Previously, some eligible students could have the full cost of their tuition covered by non-repayable grants; now these grants will only be available to families earning less than US$37,700. Everyone else will receive funding in the form of a loan, but rarely for their full tuition costs. This indicates the full cancellation of the ‘free tuition’ programme, which started in 2016 and was used by 230,000 students.

In addition to requiring more students to take out loans, OSAP will be removing the six-month repayment grace period for graduating students. Rather than having six months before they are required to pay back OSAP loans, students will be charged interest immediately after graduation.

Overall, these changes are bad news for students. Although the 10% tuition fee cut will offer US$500 and US$260 per year savings for individual university and college students respectively, students in need of OSAP will face a larger challenge of paying back more debt – and will be required to pay it back right away. This will add increased stress to the already daunting task of finding meaningful work after graduation.

For others – namely, the 230,000 students that have been taking advantage of the ‘free tuition’ programme since it was announced under the Liberal government in 2016 – this could mean the end of their university or college experience.

Student life cuts

Also announced on 17 January was the introduction of the new optional ‘Student Choice Initiative’. This initiative makes optional the auxiliary fees that went towards student organisations, student services and specialised equipment. This, on the outside, appears to be about choice: giving students the choice to opt out of fees that the government views as ‘non-essential’.

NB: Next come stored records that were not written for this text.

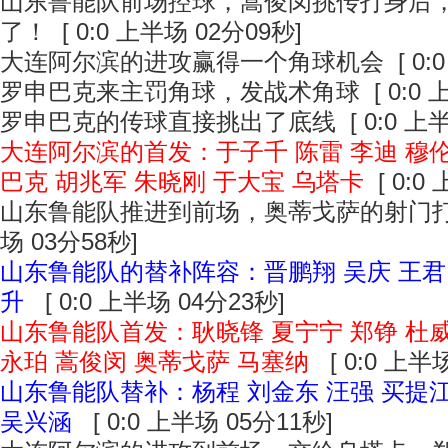
山东鲁能队前场控球，蒿俊闵挑传打身后
了！
[ 0:0 上半场 02分09秒]
大连阿尔滨的进攻赢得一个角球机会
[ 0:
罗申巴克来主罚角球，发战术角球
[ 0:0
罗申巴克的传球直接挑出了底线
[ 0:0 上
大连阿尔滨的首发：于子千 陈雷 李迪 穆伦
巴克 胡兆军 朱晓刚 于大宝 乌塔卡
[ 0:0
山东鲁能队推进到前场，奥蒂戈萨的射门
场 03分58秒]
山东鲁能队的替补阵容：晋鹏翔 吴庆 王君 
升
[ 0:0 上半场 04分23秒]
山东鲁能队首发：耿晓锋 夏宁宁 郑铮 杜威 
永珀 蒿俊闵 奥蒂戈萨 马塞纳
[ 0:0 上半
山东鲁能队替补：杨程 刘金东 汪强 买提江
吴兴涵
[ 0:0 上半场 05分11秒]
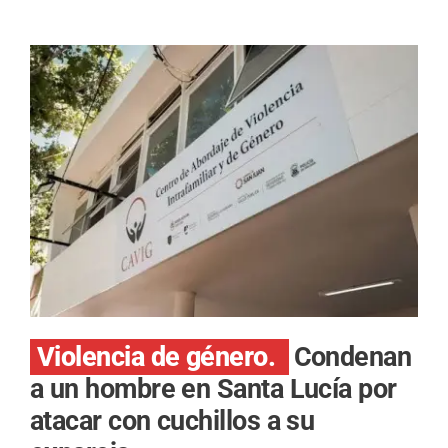
Violencia de género.
Condenan
a un hombre en Santa Lucía por
atacar con cuchillos a su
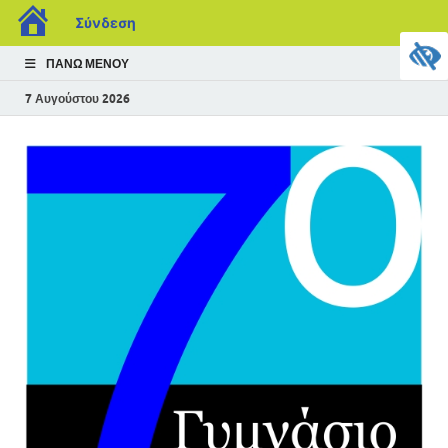
Σύνδεση
ΠΆΝΩ ΜΕΝΟΎ
7 Αυγούστου 2026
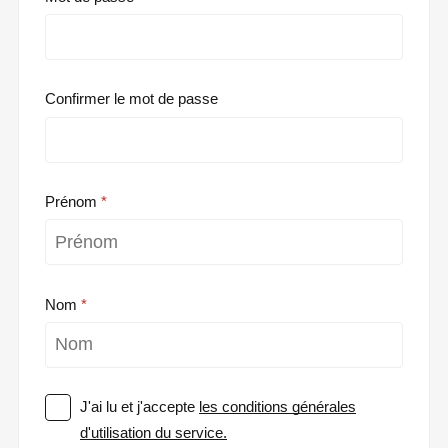
Confirmer le mot de passe
Prénom
Nom
J'ai lu et j'accepte
les conditions générales
d'utilisation du service.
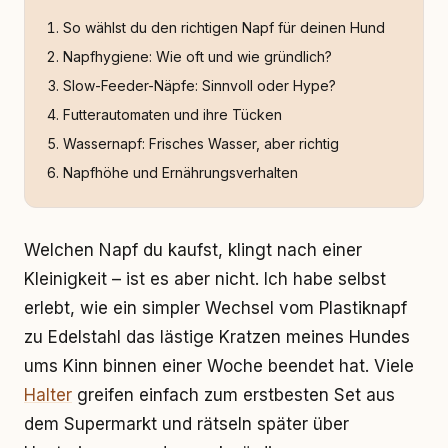
So wählst du den richtigen Napf für deinen Hund
Napfhygiene: Wie oft und wie gründlich?
Slow-Feeder-Näpfe: Sinnvoll oder Hype?
Futterautomaten und ihre Tücken
Wassernapf: Frisches Wasser, aber richtig
Napfhöhe und Ernährungsverhalten
Welchen Napf du kaufst, klingt nach einer
Kleinigkeit – ist es aber nicht. Ich habe selbst
erlebt, wie ein simpler Wechsel vom Plastiknapf
zu Edelstahl das lästige Kratzen meines Hundes
ums Kinn binnen einer Woche beendet hat. Viele
Halter
greifen einfach zum erstbesten Set aus
dem Supermarkt und rätseln später über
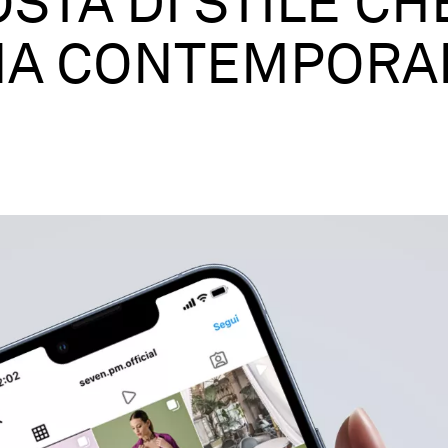
STA DI STILE CH
NA CONTEMPORA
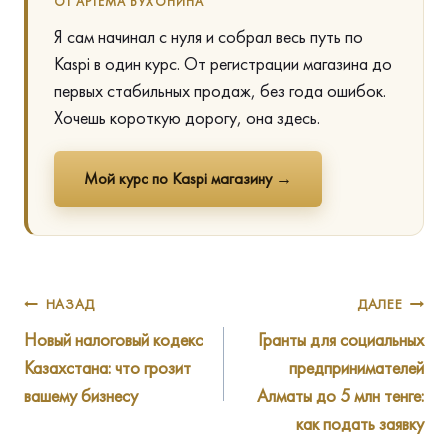
ОТ АРТЁМА БУХОНИНА
Я сам начинал с нуля и собрал весь путь по
Kaspi в один курс. От регистрации магазина до
первых стабильных продаж, без года ошибок.
Хочешь короткую дорогу, она здесь.
Мой курс по Kaspi магазину →
Навигация
НАЗАД
ДАЛЕЕ
Новый налоговый кодекс
Гранты для социальных
по
Казахстана: что грозит
предпринимателей
записям
вашему бизнесу
Алматы до 5 млн тенге:
как подать заявку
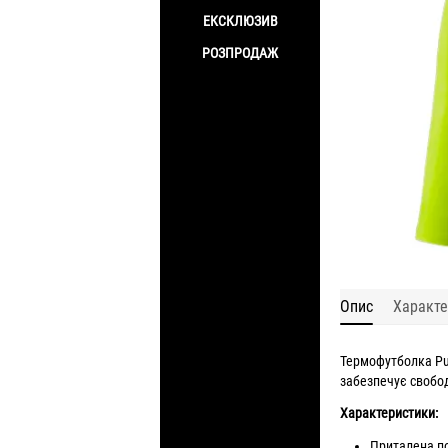
ЕКСКЛЮЗИВ
РОЗПРОДАЖ
Опис
Характе
Термофутболка Pum
забезпечує свобод
Характеристики:
Приталена п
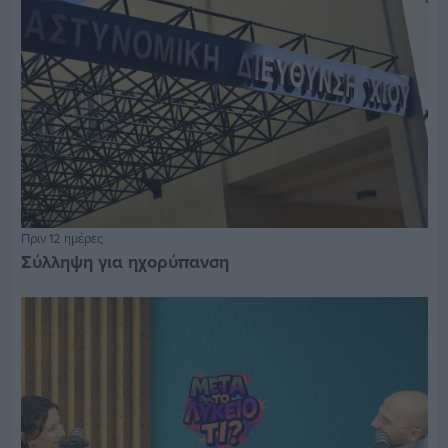
Πριν 12 ημέρες
Σύλληψη για ηχορύπανση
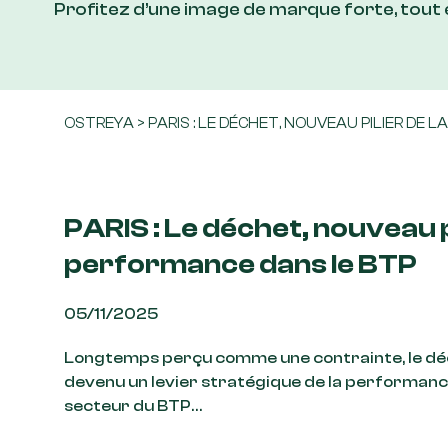
Profitez d’une image de marque forte, tout
OSTREYA
>
PARIS : LE DÉCHET, NOUVEAU PILIER DE
PARIS : Le déchet, nouveau pi
performance dans le BTP
05/11/2025
Longtemps perçu comme une contrainte, le déc
devenu un levier stratégique de la performanc
secteur du BTP…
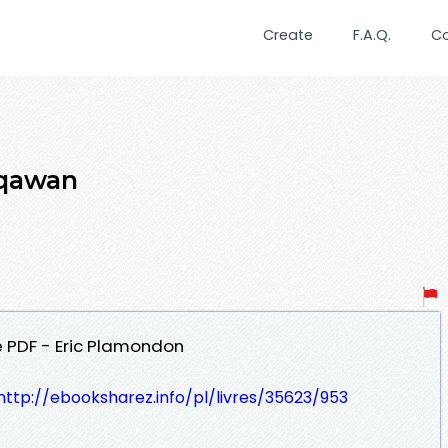
Create
F.A.Q.
C
aqawan
 PDF - Eric Plamondon
http://ebooksharez.info/pl/livres/35623/953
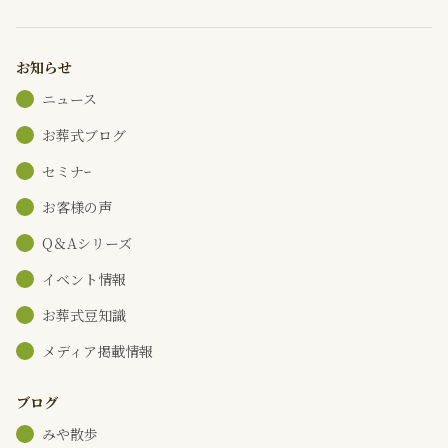
お知らせ
ニュース
お葬式ブログ
セミナｰ
お客様の声
Q＆Aシリーズ
イベント情報
お葬式豆知識
メディア掲載情報
ブログ
みや散歩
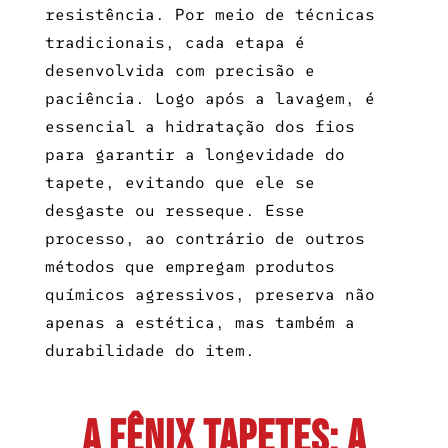
resistência. Por meio de técnicas
tradicionais, cada etapa é
desenvolvida com precisão e
paciência. Logo após a lavagem, é
essencial a hidratação dos fios
para garantir a longevidade do
tapete, evitando que ele se
desgaste ou resseque. Esse
processo, ao contrário de outros
métodos que empregam produtos
químicos agressivos, preserva não
apenas a estética, mas também a
durabilidade do item.
A Fênix Tapetes: A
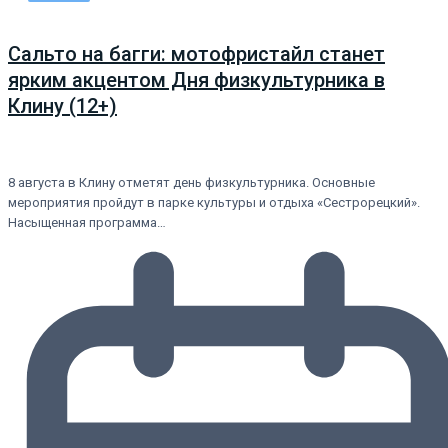
Сальто на багги: мотофристайл станет
ярким акцентом Дня физкультурника в
Клину (12+)
8 августа в Клину отметят день физкультурника. Основные
мероприятия пройдут в парке культуры и отдыха «Сестрорецкий».
Насыщенная программа…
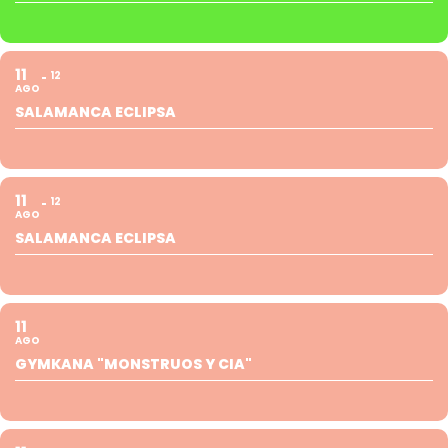
11
12
AGO
SALAMANCA ECLIPSA
11
12
AGO
SALAMANCA ECLIPSA
11
AGO
GYMKANA "MONSTRUOS Y CIA"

However, according to Nour Alideeb, chairperson of Canadian Federation of Students-Ontario, this decision undercuts the extra-curricular and student movement groups at the universities and seems like “a direct attack on the groups that actually try to hold the government accountable when it comes to student issues”.

Quality of education and student experience

Ontario colleges and universities already receive less funding per student than their counterparts in the other nine provinces of Canada. So now, with additional cuts, institutions are on their own to figure out how to best serve their students with less than what was already less.

So what are the colleges and universities going to do to make up for these losses?

Whatever it is they decide, Minister Fullerton expressed “full confidence in our institutions … [as] they will be able to do what they need to do to change”.

However, according to New Democrat MPP Chris Glover, a former York University professor, this will mean “larger classes and fewer professors”, which, of course, suggests a reduction in the quality of the student learning experience and greater challenges for current faculty and lecturers.

With fewer professors and less funding, this will also result in fewer course options and reduced student services.

Others believe international students will be targeted. The new proposal does not include international student fees and international fee increases are unregulated at university institutions and are capped at 20% at Ontario colleges.

Ultimately, tuition fee cuts are not as good as they seem if the government does not support students in other ways. A lack of student services and activities is not worth US$370 per year. The bottom line is that these cutbacks only benefit the government and not the students who need help the most.

Grace Karram Stephenson is a post-doctoral fellow in the department of leadership, higher and adult education at the Ontario Institute for Studies in Education, University of Toronto, Canada. Stefanie Bronson is a current PhD student in higher education at the Ontario Institute for Studies in Education, University of Toronto. She also teaches undergraduate courses in the faculty of kinesiology and physical education.